The plot’s generally more pathetic downward spiral than an arc up to criminal mastermind, even if he has winning days (the well-memed stairs scene and on), he’s a joker, not The Joker, absolutely not Harley’s “Mistah J”. I can’t see this guy learning to make bombs, recruit hoodlum henchmen, rob banks, fight Batman, run the Legion of Doom with Lex Luthor (who’s the kind of rich bastard this version would hate).

But the crimes and riots here are a pretty good start. Phoenix’s Joker has a kind of pathetic charisma, good for attracting broken losers (which is all of us, except the pretty rich people, really).
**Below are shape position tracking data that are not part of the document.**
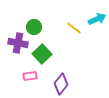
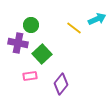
green circle: moved 3 px left, 2 px up
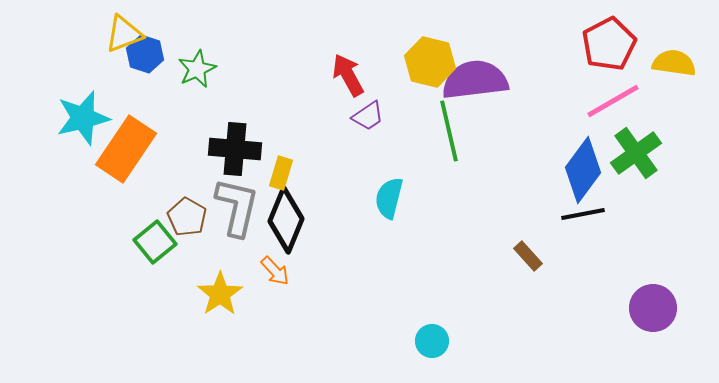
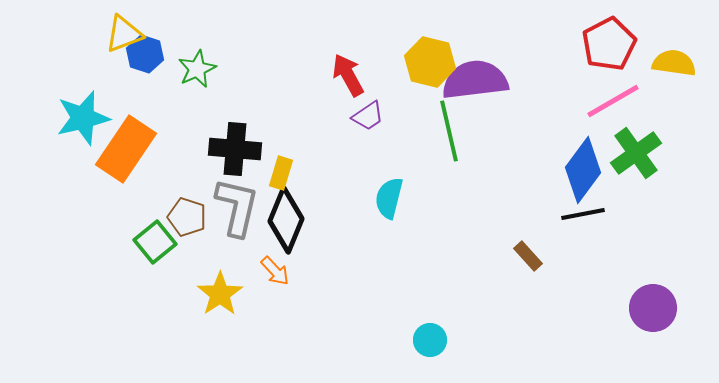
brown pentagon: rotated 12 degrees counterclockwise
cyan circle: moved 2 px left, 1 px up
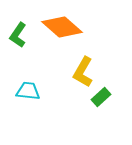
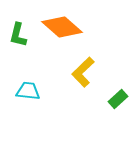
green L-shape: rotated 20 degrees counterclockwise
yellow L-shape: rotated 16 degrees clockwise
green rectangle: moved 17 px right, 2 px down
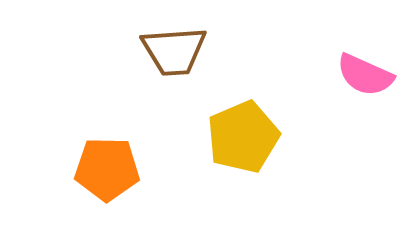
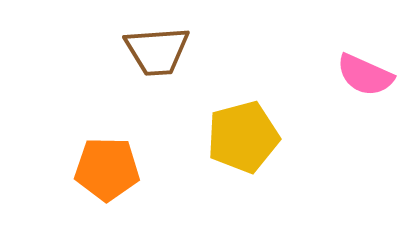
brown trapezoid: moved 17 px left
yellow pentagon: rotated 8 degrees clockwise
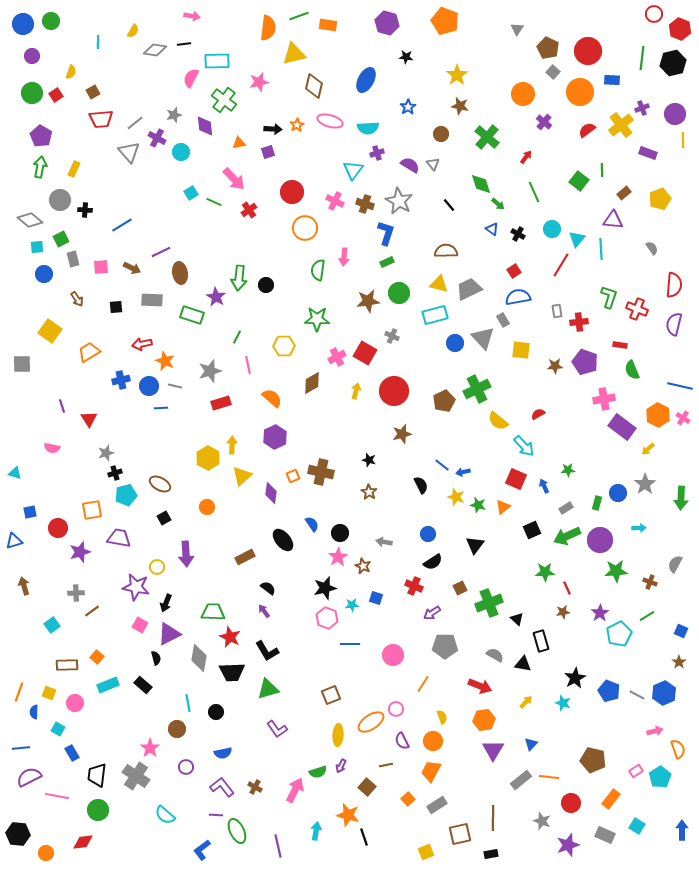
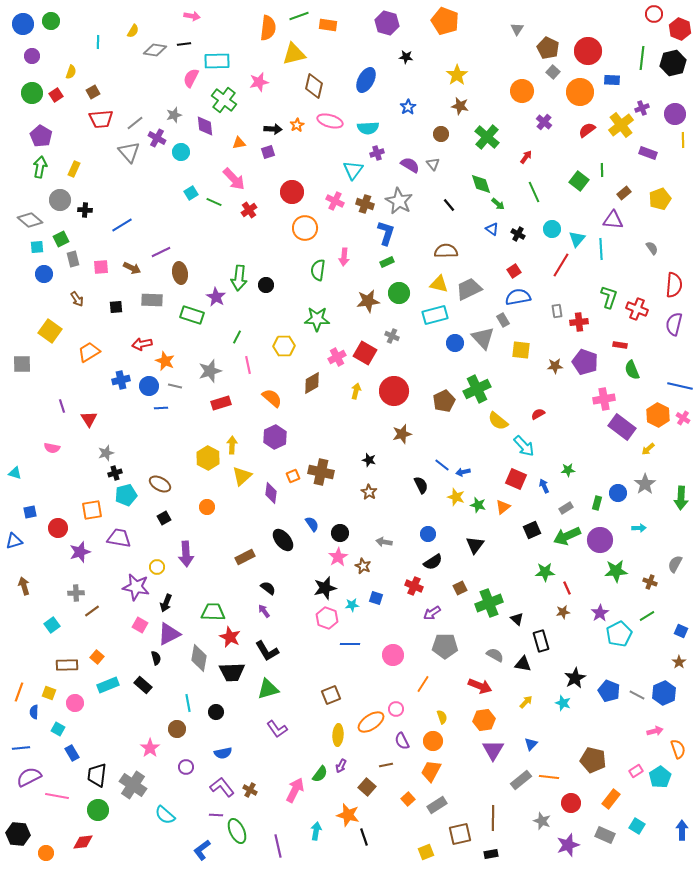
orange circle at (523, 94): moved 1 px left, 3 px up
green semicircle at (318, 772): moved 2 px right, 2 px down; rotated 36 degrees counterclockwise
gray cross at (136, 776): moved 3 px left, 9 px down
brown cross at (255, 787): moved 5 px left, 3 px down
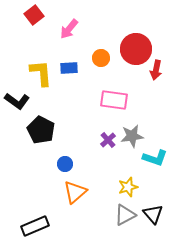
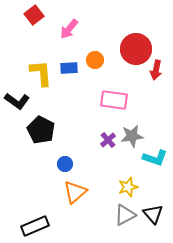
orange circle: moved 6 px left, 2 px down
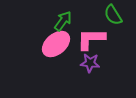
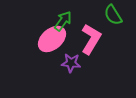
pink L-shape: rotated 120 degrees clockwise
pink ellipse: moved 4 px left, 5 px up
purple star: moved 19 px left
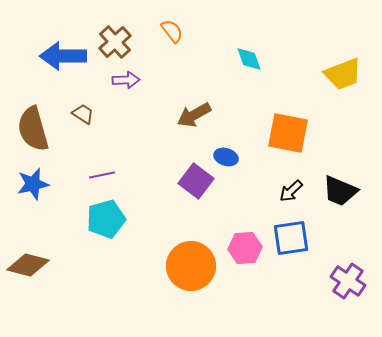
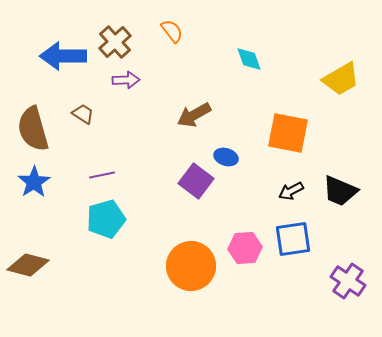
yellow trapezoid: moved 2 px left, 5 px down; rotated 9 degrees counterclockwise
blue star: moved 1 px right, 2 px up; rotated 20 degrees counterclockwise
black arrow: rotated 15 degrees clockwise
blue square: moved 2 px right, 1 px down
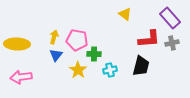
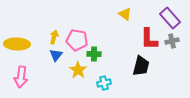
red L-shape: rotated 95 degrees clockwise
gray cross: moved 2 px up
cyan cross: moved 6 px left, 13 px down
pink arrow: rotated 75 degrees counterclockwise
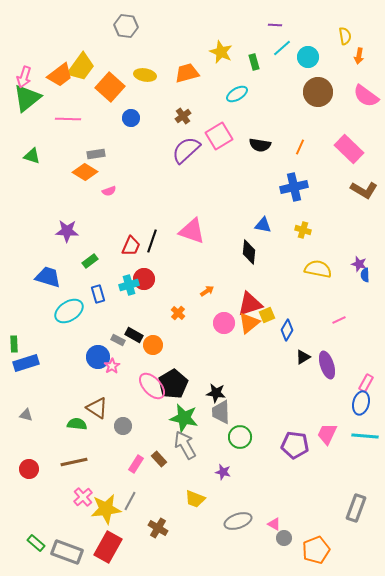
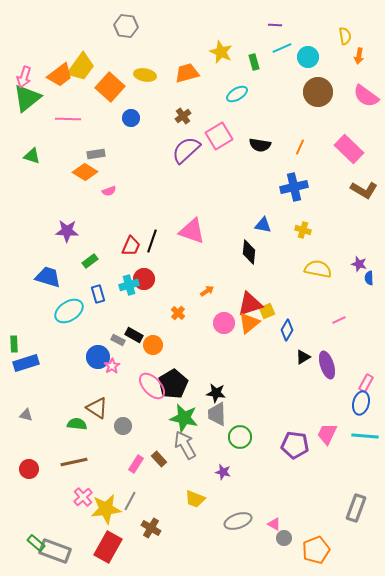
cyan line at (282, 48): rotated 18 degrees clockwise
blue semicircle at (365, 275): moved 4 px right, 3 px down
yellow square at (267, 315): moved 4 px up
gray trapezoid at (221, 412): moved 4 px left, 2 px down
brown cross at (158, 528): moved 7 px left
gray rectangle at (67, 552): moved 12 px left, 1 px up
The cult of The Joker could be born here, even if the actual figure’s not that good.

For once the Hollywood inability to leave movies alone without a fake color grade works, every scene is recolored something crazy, matching the Joker’s moods. It goes from a not-terrible imitation of ’70s film stock, very very obviously copying Taxi Driver, to Suspiria levels.

The supporting actors are meh, and they’re a lot of the problem.

Robert De Niro as fake Johnny Carson is ancient and decrepit, he just looks bad, and of course De Niro is the least funny person in the world, it obviously hurts him to even smile, so faking Johnny’s impossible. They should’ve got an actor who isn’t mummified to play the role. Johnny retired at 66, De Niro is shockingly only 76 here, but he looks 96, barely held together by a suit.

Joker’s mom (played like the Cryptkeeper reanimated Mother Bates) thinks Thomas Wayne (played incompetently by TV extra nobody Brett Cullen) is going to help her for personal reasons. In the movie, he’s just indifferent, an out-of-touch Trump-like asshole, but this is a point I always come back to with the whole Batman mythos:

The Waynes made Gotham, and Bruce perfected it. It isn’t that way—garbage piled up, grafitti on top of grafitti, poverty everywhere, corrupt and useless police, protests, steam pipes and vulture-like gargoyles looming over all—because they don’t care, it’s that way because the Waynes want a city full of despair and freaks, so that the older generation of Waynes can pretend to be philanthropists (much like Bill Gates does to the tech industry), so that crazy little Bruce can swoop down on villains in his multi-million-dollar battle armor and practice his rich-white-boy ninjitsu. So if terrible shit is happening to Joker’s mom, it’s because Thomas Wayne wants it that way.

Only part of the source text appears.